***** Records supplied

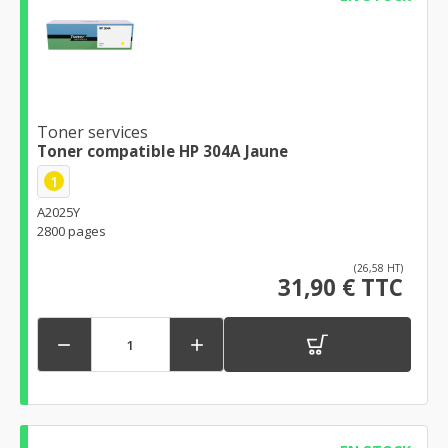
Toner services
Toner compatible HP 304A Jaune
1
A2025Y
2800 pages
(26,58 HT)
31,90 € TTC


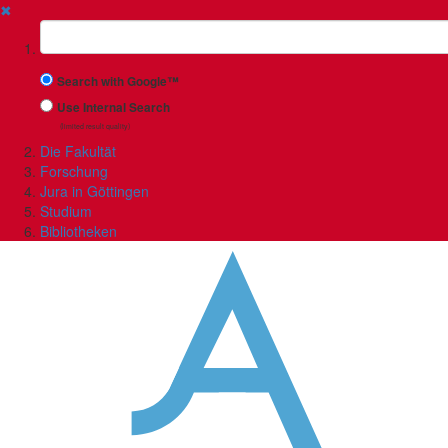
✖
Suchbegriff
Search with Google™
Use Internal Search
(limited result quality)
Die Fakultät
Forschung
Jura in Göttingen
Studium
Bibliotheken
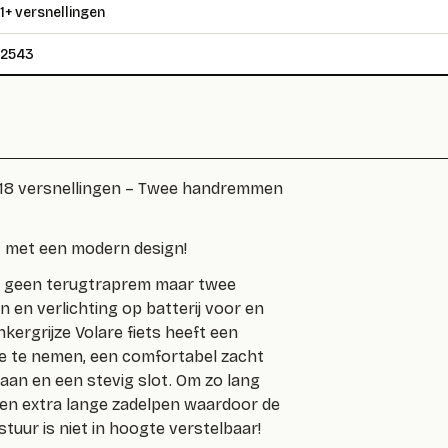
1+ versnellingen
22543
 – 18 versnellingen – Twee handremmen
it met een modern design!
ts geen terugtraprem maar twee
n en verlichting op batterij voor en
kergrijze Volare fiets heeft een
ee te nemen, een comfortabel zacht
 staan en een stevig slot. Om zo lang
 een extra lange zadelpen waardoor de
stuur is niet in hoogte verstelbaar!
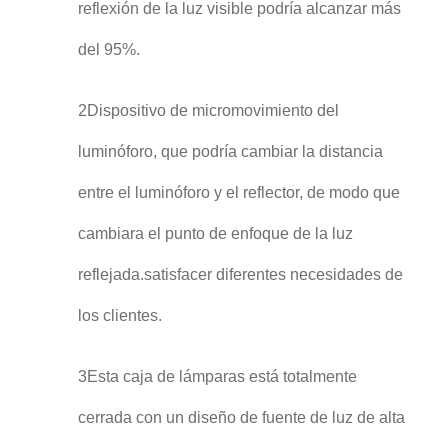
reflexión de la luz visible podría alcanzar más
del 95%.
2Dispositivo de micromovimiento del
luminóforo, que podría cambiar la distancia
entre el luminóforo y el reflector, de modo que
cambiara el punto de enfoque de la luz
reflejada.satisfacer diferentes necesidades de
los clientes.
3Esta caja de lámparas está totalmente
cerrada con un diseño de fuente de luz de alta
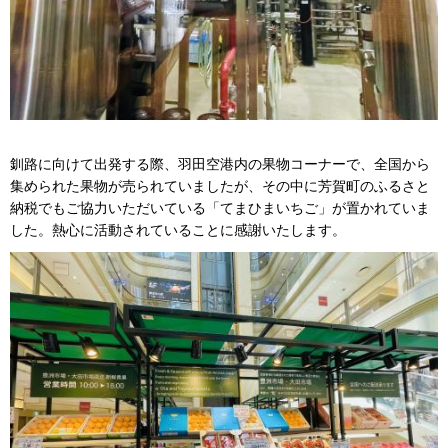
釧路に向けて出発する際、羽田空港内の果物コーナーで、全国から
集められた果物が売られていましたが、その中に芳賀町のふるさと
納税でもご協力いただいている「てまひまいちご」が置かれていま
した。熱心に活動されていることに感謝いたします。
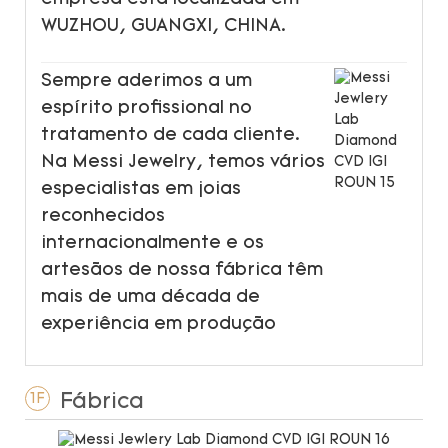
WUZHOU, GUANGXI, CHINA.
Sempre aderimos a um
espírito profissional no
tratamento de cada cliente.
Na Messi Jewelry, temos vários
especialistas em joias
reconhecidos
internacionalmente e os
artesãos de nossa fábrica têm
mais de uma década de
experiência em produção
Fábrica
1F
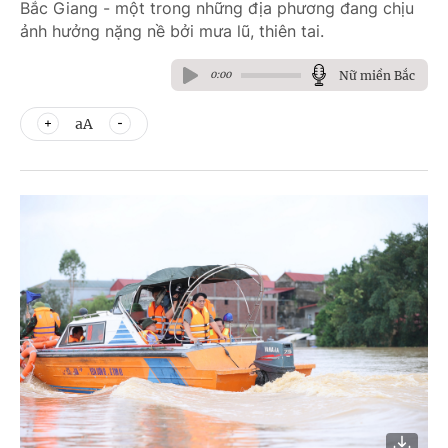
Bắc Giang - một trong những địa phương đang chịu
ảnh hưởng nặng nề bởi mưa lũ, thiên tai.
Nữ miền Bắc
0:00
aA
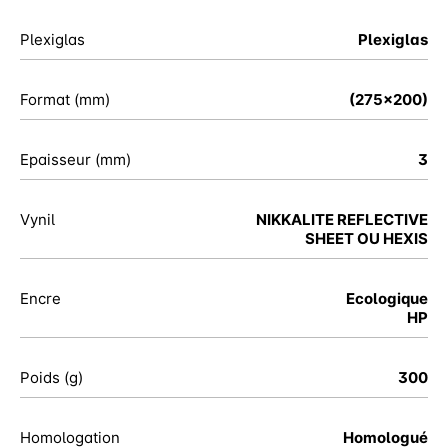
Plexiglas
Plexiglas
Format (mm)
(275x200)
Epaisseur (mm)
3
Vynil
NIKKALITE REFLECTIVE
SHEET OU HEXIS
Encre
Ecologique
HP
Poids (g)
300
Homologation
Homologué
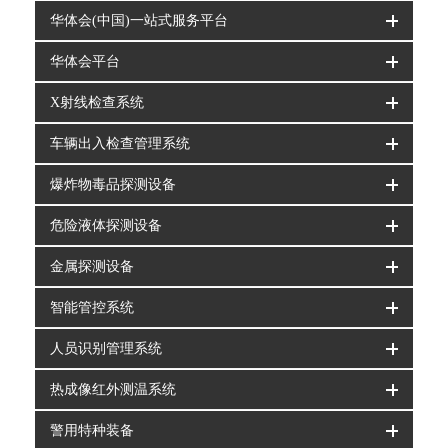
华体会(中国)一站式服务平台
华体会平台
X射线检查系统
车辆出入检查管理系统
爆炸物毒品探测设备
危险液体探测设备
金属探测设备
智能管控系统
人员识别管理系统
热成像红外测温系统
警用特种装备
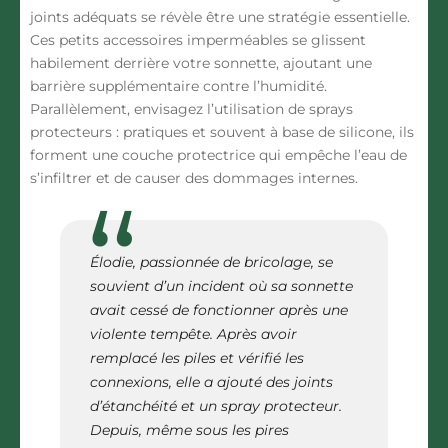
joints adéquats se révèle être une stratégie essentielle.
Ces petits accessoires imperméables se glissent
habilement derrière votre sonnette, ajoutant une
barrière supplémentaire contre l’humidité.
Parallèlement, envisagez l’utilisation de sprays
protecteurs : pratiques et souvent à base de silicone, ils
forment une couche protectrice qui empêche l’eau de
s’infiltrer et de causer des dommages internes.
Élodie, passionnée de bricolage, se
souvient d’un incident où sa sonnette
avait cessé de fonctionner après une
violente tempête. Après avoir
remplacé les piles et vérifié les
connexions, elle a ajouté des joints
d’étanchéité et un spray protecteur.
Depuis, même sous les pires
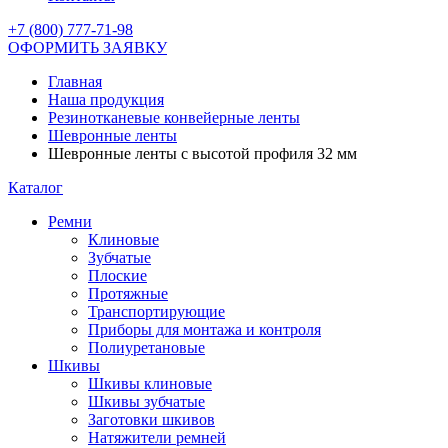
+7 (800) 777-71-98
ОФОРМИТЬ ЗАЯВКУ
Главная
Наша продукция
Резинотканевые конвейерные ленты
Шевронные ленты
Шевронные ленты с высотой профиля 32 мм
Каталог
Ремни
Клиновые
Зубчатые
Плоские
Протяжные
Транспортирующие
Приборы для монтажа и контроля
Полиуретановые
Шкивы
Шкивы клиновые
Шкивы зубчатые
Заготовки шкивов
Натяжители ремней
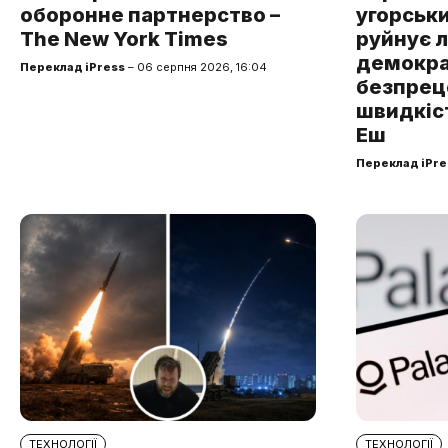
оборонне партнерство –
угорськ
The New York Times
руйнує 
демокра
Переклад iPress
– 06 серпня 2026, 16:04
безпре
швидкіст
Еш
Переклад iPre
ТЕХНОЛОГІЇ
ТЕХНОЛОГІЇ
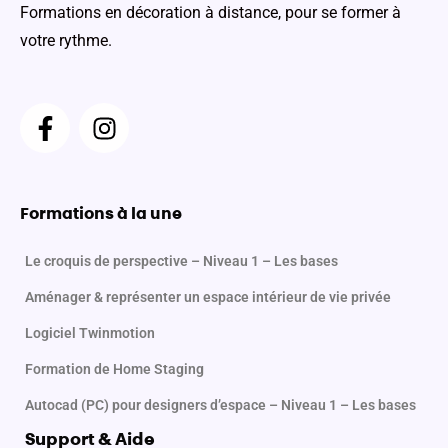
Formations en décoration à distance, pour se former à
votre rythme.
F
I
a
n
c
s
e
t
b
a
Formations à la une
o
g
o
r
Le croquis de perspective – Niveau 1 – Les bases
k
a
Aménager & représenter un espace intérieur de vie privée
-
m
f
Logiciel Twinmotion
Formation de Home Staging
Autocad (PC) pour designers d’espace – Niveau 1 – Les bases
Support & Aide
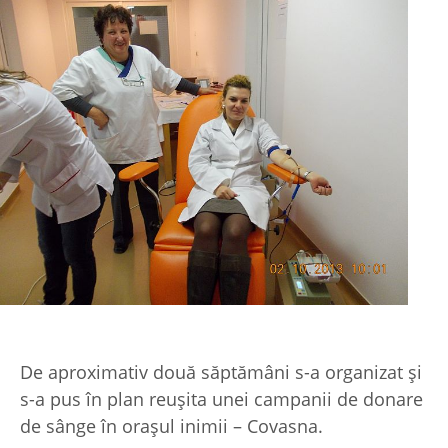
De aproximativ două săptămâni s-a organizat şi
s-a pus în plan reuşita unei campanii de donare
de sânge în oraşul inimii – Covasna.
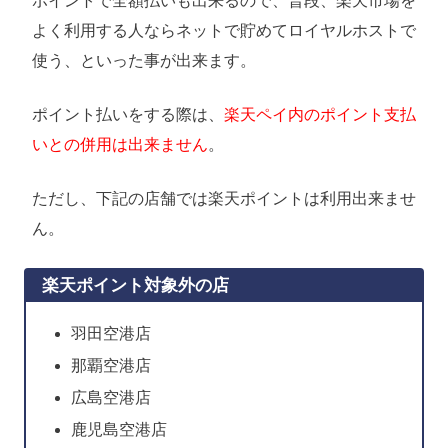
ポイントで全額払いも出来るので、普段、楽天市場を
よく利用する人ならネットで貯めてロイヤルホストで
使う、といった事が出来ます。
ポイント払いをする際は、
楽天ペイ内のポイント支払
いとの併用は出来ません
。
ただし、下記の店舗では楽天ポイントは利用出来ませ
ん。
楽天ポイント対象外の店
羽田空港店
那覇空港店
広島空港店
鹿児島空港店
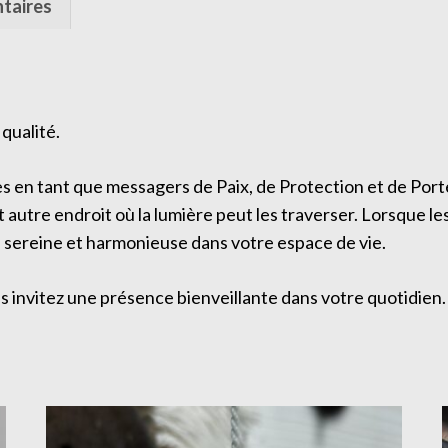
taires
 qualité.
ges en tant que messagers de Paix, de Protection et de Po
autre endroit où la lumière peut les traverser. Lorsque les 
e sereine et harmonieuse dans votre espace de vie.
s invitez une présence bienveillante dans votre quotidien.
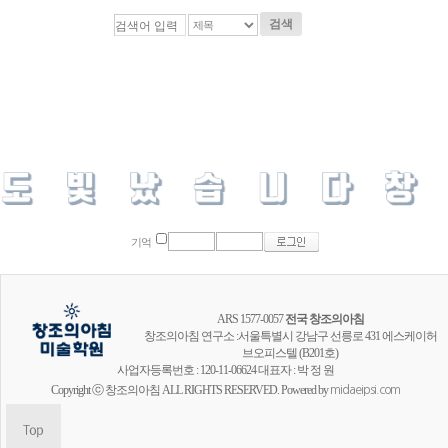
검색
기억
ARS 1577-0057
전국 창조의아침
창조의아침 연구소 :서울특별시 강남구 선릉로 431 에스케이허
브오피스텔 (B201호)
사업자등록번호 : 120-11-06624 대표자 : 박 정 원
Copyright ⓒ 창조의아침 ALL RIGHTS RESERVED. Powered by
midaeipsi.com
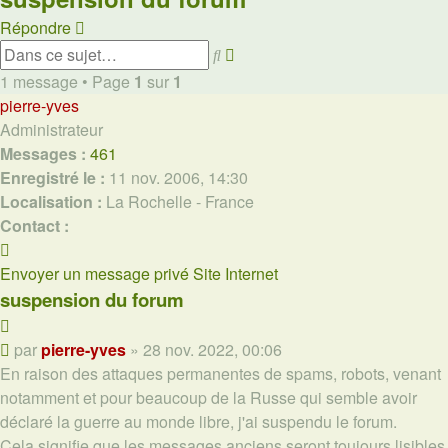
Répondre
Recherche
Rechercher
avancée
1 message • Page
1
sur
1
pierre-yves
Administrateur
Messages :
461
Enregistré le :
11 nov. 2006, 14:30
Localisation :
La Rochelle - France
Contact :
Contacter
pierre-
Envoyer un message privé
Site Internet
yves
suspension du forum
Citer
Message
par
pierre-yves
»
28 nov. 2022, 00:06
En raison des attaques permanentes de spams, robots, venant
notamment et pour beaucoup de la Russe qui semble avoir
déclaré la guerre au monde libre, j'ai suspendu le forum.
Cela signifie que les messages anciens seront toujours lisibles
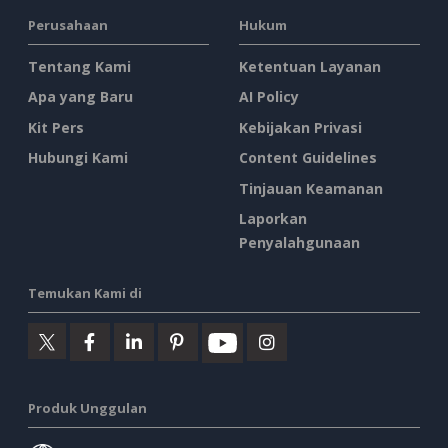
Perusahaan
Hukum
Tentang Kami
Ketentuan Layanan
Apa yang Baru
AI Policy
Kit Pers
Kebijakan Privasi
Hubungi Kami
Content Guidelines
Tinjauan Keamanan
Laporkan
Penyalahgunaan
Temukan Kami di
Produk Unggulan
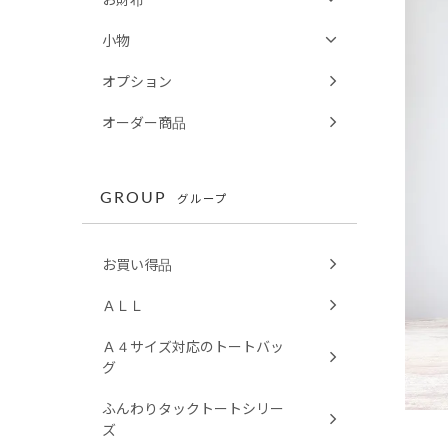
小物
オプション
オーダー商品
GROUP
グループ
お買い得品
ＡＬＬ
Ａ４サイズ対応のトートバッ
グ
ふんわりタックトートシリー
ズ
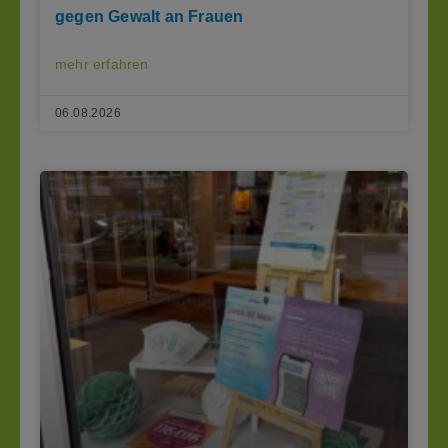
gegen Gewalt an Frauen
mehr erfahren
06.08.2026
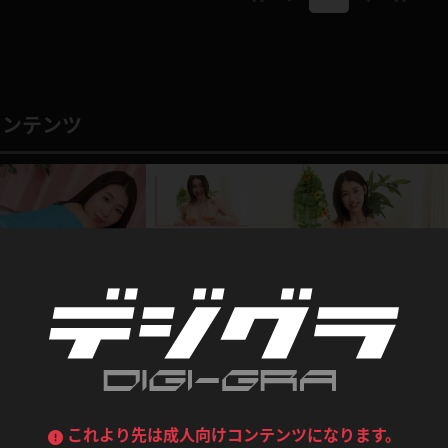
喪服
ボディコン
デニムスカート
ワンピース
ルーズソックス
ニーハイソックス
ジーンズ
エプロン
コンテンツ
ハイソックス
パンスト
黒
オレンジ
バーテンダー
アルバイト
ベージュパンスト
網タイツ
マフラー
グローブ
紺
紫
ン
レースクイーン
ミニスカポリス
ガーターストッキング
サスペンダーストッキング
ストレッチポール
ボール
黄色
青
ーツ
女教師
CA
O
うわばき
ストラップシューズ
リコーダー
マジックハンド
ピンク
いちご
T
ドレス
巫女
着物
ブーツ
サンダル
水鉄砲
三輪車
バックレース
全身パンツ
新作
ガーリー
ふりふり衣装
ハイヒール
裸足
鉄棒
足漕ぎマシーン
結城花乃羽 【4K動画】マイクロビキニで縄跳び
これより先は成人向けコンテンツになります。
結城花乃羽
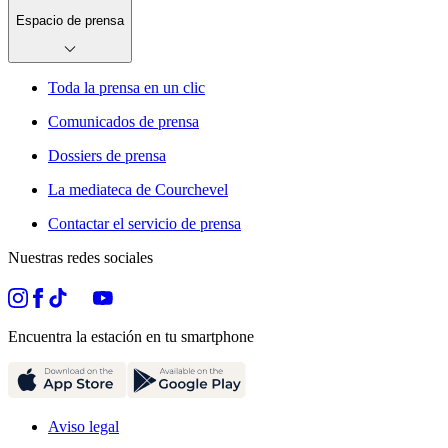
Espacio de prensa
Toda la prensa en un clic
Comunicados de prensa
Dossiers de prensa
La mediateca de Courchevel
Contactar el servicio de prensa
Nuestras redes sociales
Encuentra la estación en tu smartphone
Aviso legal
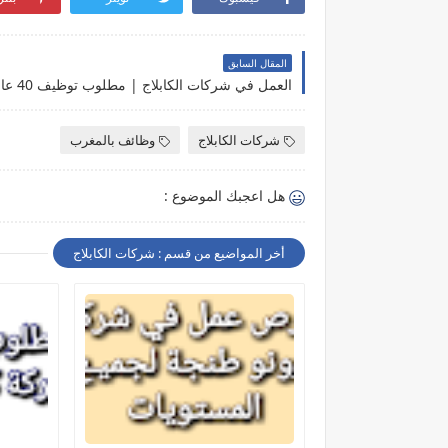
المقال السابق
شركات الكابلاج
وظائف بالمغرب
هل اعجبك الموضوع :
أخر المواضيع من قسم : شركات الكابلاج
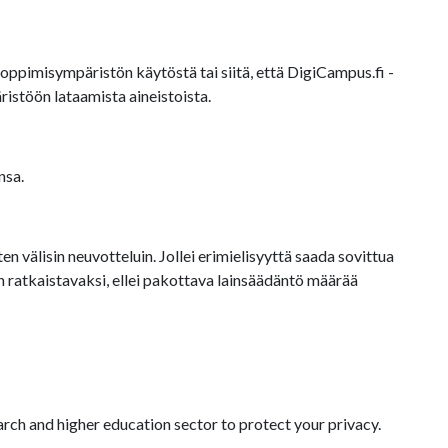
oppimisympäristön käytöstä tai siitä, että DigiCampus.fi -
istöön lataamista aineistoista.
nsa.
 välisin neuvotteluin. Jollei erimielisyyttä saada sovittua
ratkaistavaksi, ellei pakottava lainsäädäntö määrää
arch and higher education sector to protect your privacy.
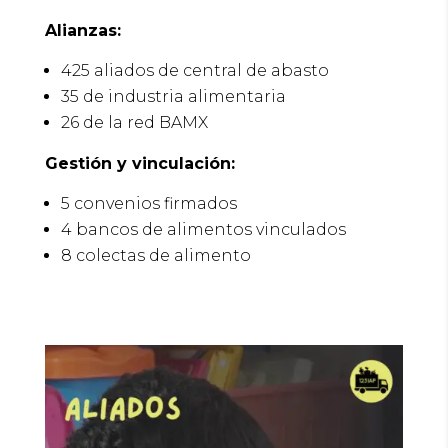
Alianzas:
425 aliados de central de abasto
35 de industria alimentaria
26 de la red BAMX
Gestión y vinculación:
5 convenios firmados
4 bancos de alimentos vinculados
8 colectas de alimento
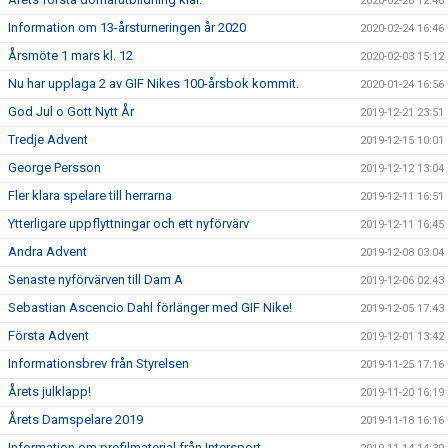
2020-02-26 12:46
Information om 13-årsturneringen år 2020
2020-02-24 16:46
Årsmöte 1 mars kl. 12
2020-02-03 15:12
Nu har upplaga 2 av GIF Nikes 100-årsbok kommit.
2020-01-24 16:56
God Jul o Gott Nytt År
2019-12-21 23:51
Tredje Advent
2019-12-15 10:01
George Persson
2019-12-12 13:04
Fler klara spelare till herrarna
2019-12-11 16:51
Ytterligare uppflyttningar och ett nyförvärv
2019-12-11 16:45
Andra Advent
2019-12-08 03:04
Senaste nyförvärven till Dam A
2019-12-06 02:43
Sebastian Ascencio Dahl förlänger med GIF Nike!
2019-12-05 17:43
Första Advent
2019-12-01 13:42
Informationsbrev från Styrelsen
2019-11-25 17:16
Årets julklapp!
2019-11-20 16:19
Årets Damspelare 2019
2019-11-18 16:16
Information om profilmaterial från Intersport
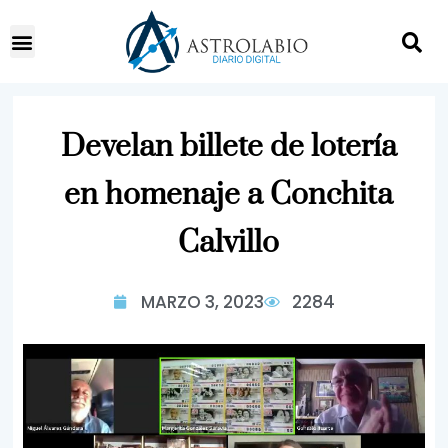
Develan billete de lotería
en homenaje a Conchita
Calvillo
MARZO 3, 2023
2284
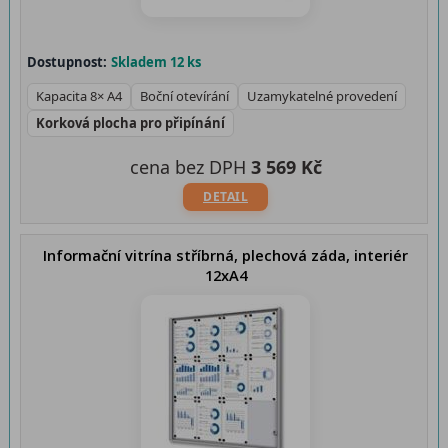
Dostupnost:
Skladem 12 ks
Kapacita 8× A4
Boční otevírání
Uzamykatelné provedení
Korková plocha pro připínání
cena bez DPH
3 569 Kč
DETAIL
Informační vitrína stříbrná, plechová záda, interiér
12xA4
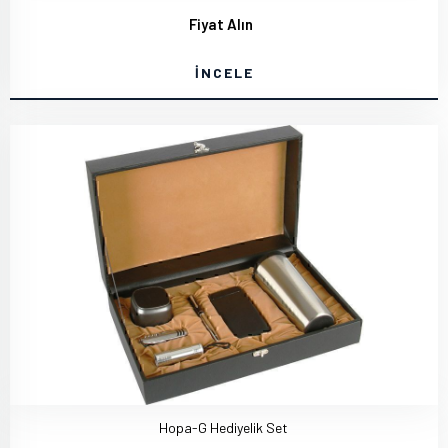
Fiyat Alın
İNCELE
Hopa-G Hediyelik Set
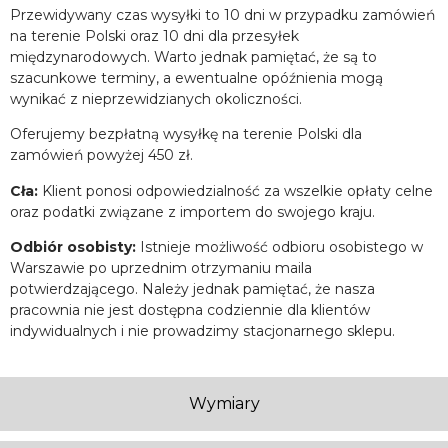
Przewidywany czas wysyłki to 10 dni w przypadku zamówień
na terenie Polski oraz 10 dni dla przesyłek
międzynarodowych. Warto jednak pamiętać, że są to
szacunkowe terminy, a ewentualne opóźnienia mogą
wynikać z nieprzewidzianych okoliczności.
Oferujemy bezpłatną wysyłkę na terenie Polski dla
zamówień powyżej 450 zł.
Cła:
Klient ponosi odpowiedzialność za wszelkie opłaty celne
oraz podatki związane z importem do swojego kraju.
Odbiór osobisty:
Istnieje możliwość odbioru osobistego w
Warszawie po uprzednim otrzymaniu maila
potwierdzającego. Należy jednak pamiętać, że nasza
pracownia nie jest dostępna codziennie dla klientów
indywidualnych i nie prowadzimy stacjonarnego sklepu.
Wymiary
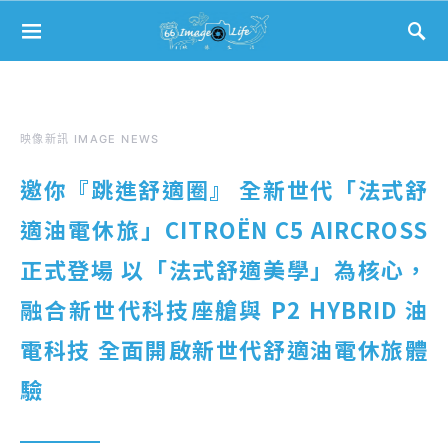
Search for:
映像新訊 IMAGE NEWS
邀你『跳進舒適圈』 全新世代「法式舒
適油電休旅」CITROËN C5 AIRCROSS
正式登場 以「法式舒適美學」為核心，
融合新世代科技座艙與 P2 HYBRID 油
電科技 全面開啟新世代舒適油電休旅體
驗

**********

Print the data above from its first line through the line that has "kergrijze Volare fiets heeft een", exactly and with nothing else, omitting pictures.

Toner services
Toner compatible HP 304A Jaune
1
A2025Y
2800 pages
(26,58 HT)
31,90 € TTC


✖
Suchbegriff
Search with Google™
Use Internal Search
(limited result quality)
Die Fakultät
Forschung
Jura in Göttingen
Studium
Bibliotheken
1+ versnellingen
22543
 – 18 versnellingen – Twee handremmen
it met een modern design!
ts geen terugtraprem maar twee
n en verlichting op batterij voor en
kergrijze Volare fiets heeft een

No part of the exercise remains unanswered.